Looking ahead, in the last Congress, a proposal to cap the excludability of employer-sponsored health coverage from taxation was floated. Specifically, the plan proposes to adjust the cap based on geography and omits employee contributions made on a pre-tax basis to an HSA from counting toward the cost of coverage for purposes of the cap. Given the preferential tax treatment of employer-sponsored health benefits and as Congress considers proposals to generate revenue to pay for other/future healthcare initiatives, employer-sponsored health care benefits will come under scrutiny.
Definition of Full-Time
Under the ACA, employers with more than 50 full-time employees are required to provide affordable group health insurance coverage to employees and their dependents or face financial penalties. The ACA defines a full-time employee as an individual who works an average of at least 30 hours per week. This definition is inconsistent with standard employment practices in the United States today, which typically define full-time employment as 40 hours a week or more, and other federal laws. As a result, some employers have opted to eliminate health care coverage for part-time employees to cover the costs of providing coverage to full-time employees, while others have reengineered staffing models to lower employee hours below the 30-hour threshold to avoid coverage requirements.

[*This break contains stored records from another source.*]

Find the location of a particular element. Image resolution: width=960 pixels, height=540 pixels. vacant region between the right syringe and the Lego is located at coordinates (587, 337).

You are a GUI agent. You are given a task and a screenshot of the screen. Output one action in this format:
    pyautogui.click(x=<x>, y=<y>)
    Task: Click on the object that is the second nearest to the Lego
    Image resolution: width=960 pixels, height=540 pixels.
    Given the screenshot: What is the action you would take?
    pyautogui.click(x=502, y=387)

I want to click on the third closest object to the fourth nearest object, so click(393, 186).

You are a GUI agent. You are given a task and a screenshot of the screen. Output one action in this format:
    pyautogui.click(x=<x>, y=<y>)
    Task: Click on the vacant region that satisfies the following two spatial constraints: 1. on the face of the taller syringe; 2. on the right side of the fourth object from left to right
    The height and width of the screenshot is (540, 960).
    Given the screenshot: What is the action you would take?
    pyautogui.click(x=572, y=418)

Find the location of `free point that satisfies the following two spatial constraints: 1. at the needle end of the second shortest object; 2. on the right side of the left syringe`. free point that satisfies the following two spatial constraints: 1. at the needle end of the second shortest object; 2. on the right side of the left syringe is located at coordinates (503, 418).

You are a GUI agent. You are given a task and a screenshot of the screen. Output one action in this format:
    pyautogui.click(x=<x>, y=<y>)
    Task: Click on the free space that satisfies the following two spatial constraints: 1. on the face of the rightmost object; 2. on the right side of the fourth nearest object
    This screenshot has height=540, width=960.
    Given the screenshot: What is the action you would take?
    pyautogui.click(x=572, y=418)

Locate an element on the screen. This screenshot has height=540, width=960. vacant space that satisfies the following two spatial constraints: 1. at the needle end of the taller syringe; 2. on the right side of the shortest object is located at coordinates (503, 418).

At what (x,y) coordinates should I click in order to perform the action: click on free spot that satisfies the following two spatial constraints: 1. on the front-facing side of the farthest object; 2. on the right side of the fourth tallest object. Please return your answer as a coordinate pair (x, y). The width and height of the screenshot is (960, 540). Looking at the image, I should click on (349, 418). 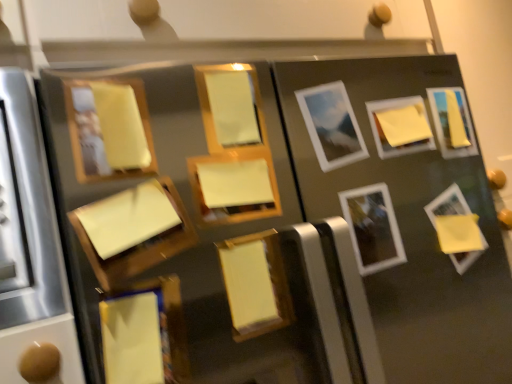 Question: From a real-world perspective, is matte yellow picture frame at center, which is the 8th picture frame in right-to-left order, positioned above or below yellow matte picture frame at lower left, which ranks as the third picture frame in left-to-right order?

Choices:
 (A) below
 (B) above

Answer: (B)

Question: In the image, is matte yellow picture frame at center, placed as the fourth picture frame when sorted from left to right, positioned in front of or behind yellow matte picture frame at lower left, the ninth picture frame in the right-to-left sequence?

Choices:
 (A) front
 (B) behind

Answer: (B)

Question: Considering the real-world distances, which object is closest to the yellow matte picture frame at center, acting as the sixth picture frame starting from the left?

Choices:
 (A) yellow matte picture frame at lower right, which is counted as the 10th picture frame, starting from the left
 (B) yellow matte picture frame at upper right, which ranks as the third picture frame in right-to-left order
 (C) matte wood picture frame at upper left, which ranks as the first picture frame in left-to-right order
 (D) white glossy picture frame at center-right, the eighth picture frame from the left
 (E) yellow matte picture frame at upper right, which is counted as the eleventh picture frame, starting from the left

Answer: (D)

Question: Considering the real-world distances, which object is closest to the matte wood picture frame at upper left, which is counted as the eleventh picture frame, starting from the right?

Outlook: Bipartisan, bicameral legislation to amend the ACA's definition of "full-time" employee has been introduced. Representatives Jackie Walorski (R-IN) and Daniel Lipinski (D-IL) introduced H.R. 3798, the Save American Workers Act, and Senators Susan Collins (R-ME) and Joe Donnelly (D-IN) introduced S. 1782, the Forty Hours Is Full-Time Act. These proposals would amend the Internal Revenue Code to modify the definition of a full-time employee from 30 hours to 40 hours of service per week for purposes of the employer mandate. The bill would not require employers to change their definition of full-time. Instead, the bill would provide employers the flexibility to determine what constitutes "full-time" (between 30 to 40 hours) for their business.